Spectators visited often, but no one could figure the activity out. The plow moved by itself, sometimes through the house, and the water buckets would move by themselves. This activity carried on for 43 years.
Aunt Tabby lived in the home until her death in 1896. By that point, Meredith had been blind for 20 years. He died in 1901. Out of all four children, she had a single granddaughter who burned to death when she was a baby. The entire family was gone.
By 1904, another family braved the home. Mr. Willie Dunn and his family studied the goings-on. The husband was far more fascinated by the activity than the wife, who claimed she had no interest in the “ghost work.”
Today, Aunt Tabby’s life and history is far different. Perhaps, the tale has been altered to suit ulterior purposes of some kind. Here is the “revised” Aunt Tabby of the Twentieth Century.
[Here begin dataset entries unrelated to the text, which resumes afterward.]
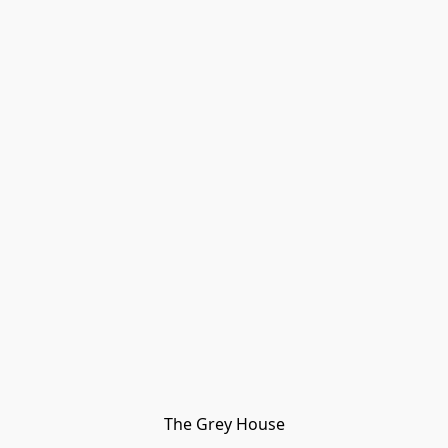
The Grey House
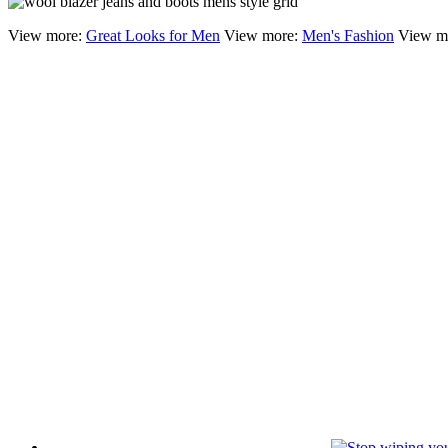
View more:
Great Looks for Men
View more:
Men's Fashion
View m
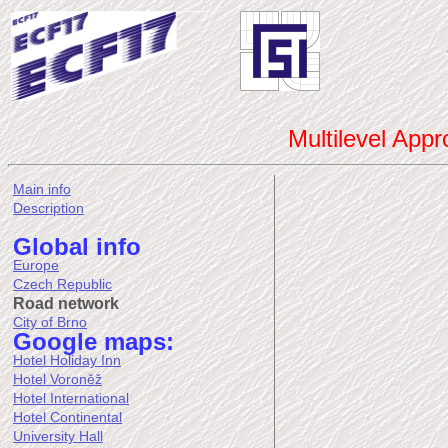
Multilevel App
Main info
Description
Global info
Europe
Czech Republic
Road network
City of Brno
Google maps:
Hotel Holiday Inn
Hotel Voroněž
Hotel International
Hotel Continental
University Hall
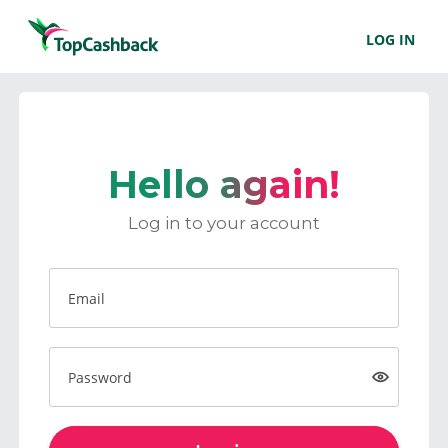
LOG IN
Hello again!
Log in to your account
Email
Password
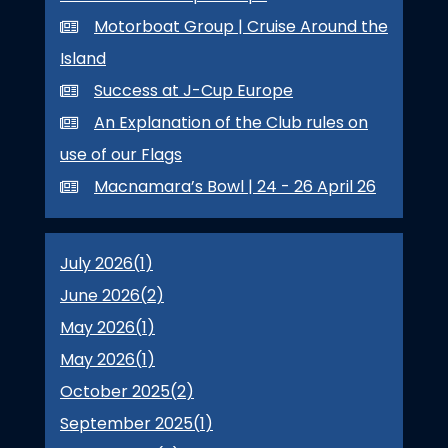
Motorboat Group | Cruise Around the
Island
Success at J-Cup Europe
An Explanation of the Club rules on
use of our Flags
Macnamara’s Bowl | 24 - 26 April 26
July 2026(
1
)
June 2026(
2
)
May 2026(
1
)
May 2026(
1
)
October 2025(
2
)
September 2025(
1
)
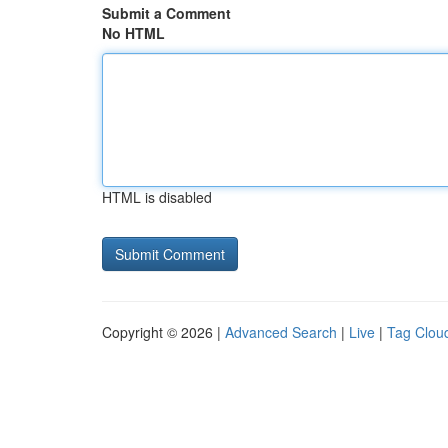
Submit a Comment
No HTML
HTML is disabled
Copyright © 2026 |
Advanced Search
|
Live
|
Tag Clou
After Aunt Tabby’s “Makeover”
Aunt Tabby was born on a plantation in 1810 and she lived there all her life. She lived with her husband until the 1880s. The couple only had one son, Joe. The Confederate draft began and Joe fled the call to war. He dodged the draft and hid in the family’s basement. Aunt Tabby pointed him out to Confederate authorities when they came looking for him.
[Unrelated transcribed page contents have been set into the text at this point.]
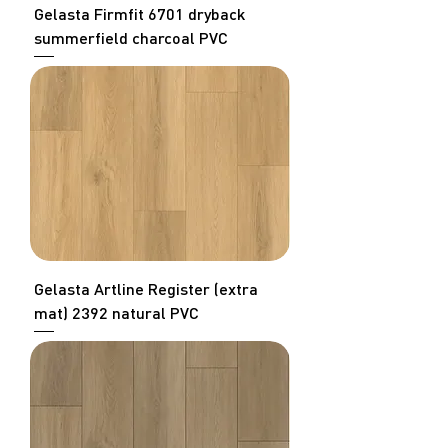
Gelasta Firmfit 6701 dryback
summerfield charcoal PVC
Gelasta Artline Register (extra
mat) 2392 natural PVC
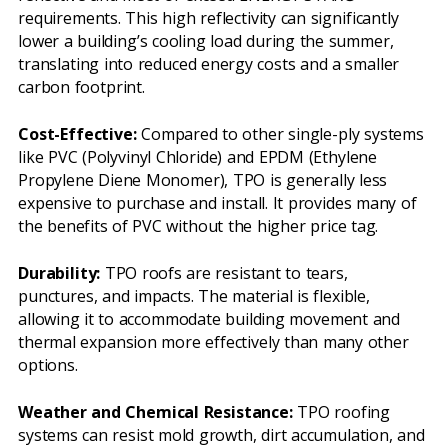
requirements. This high reflectivity can significantly
lower a building’s cooling load during the summer,
translating into reduced energy costs and a smaller
carbon footprint.
Cost-Effective:
Compared to other single-ply systems
like PVC (Polyvinyl Chloride) and EPDM (Ethylene
Propylene Diene Monomer), TPO is generally less
expensive to purchase and install. It provides many of
the benefits of PVC without the higher price tag.
Durability:
TPO roofs are resistant to tears,
punctures, and impacts. The material is flexible,
allowing it to accommodate building movement and
thermal expansion more effectively than many other
options.
Weather and Chemical Resistance:
TPO roofing
systems can resist mold growth, dirt accumulation, and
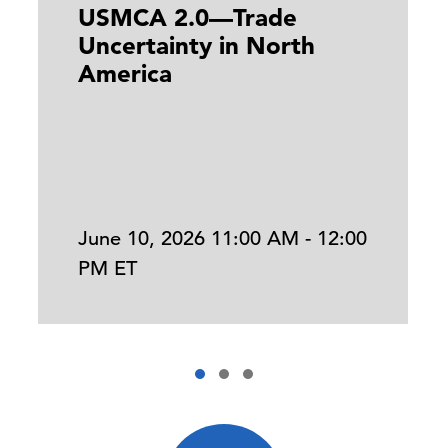
USMCA 2.0—Trade
Uncertainty in North
America
June 10, 2026 11:00 AM - 12:00
PM ET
Since she revealed him to his pursuers, he cursed her and that curse started the famous haunting. Aunt Tabby also had a slave girl who was killed and now her ghost haunts the field where she died.
Summary:
Mrs. Anderson had a difficult life, to say the least. It’s amazing that a single, impoverished widow with four children can become a plantation heiress within a few decades. History should be entertaining and engrossing, but it should retain enough truth to be presented accurately. The material written just after her death never mentioned any point made in the modern legend. As matter of fact, pictures of her house were circulated throughout many newspapers across the nation. It was far from being a plantation. She’d been a widow for some time before the Civil War started, in the 1860s.
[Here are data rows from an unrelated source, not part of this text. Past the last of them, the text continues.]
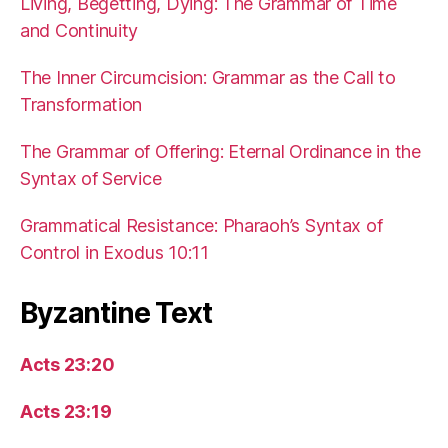
Living, Begetting, Dying: The Grammar of Time
and Continuity
The Inner Circumcision: Grammar as the Call to
Transformation
The Grammar of Offering: Eternal Ordinance in the
Syntax of Service
Grammatical Resistance: Pharaoh’s Syntax of
Control in Exodus 10:11
Byzantine Text
Acts 23:20
Acts 23:19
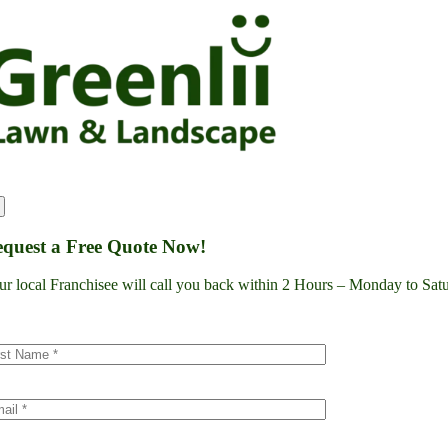
Skip
to
content
quest a Free Quote Now!
ur local Franchisee will call you back within 2 Hours – Monday to S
Like the Bell Witch, the original documents imply the odd activity began when Meredith was first stricken by illness, not when Joe died. The same thing happened decades earlier with John Bell, in Adams, Tennessee. A major portion of the original story has been omitted to create some kind of war drama, or perhaps to give some kind of justification for the haunting, itself.
The new account also fails to mention Meredith never fully recovered and dealt with his mysterious sickness until his death, nearly 40 years later. No physicians ever diagnosed his condition.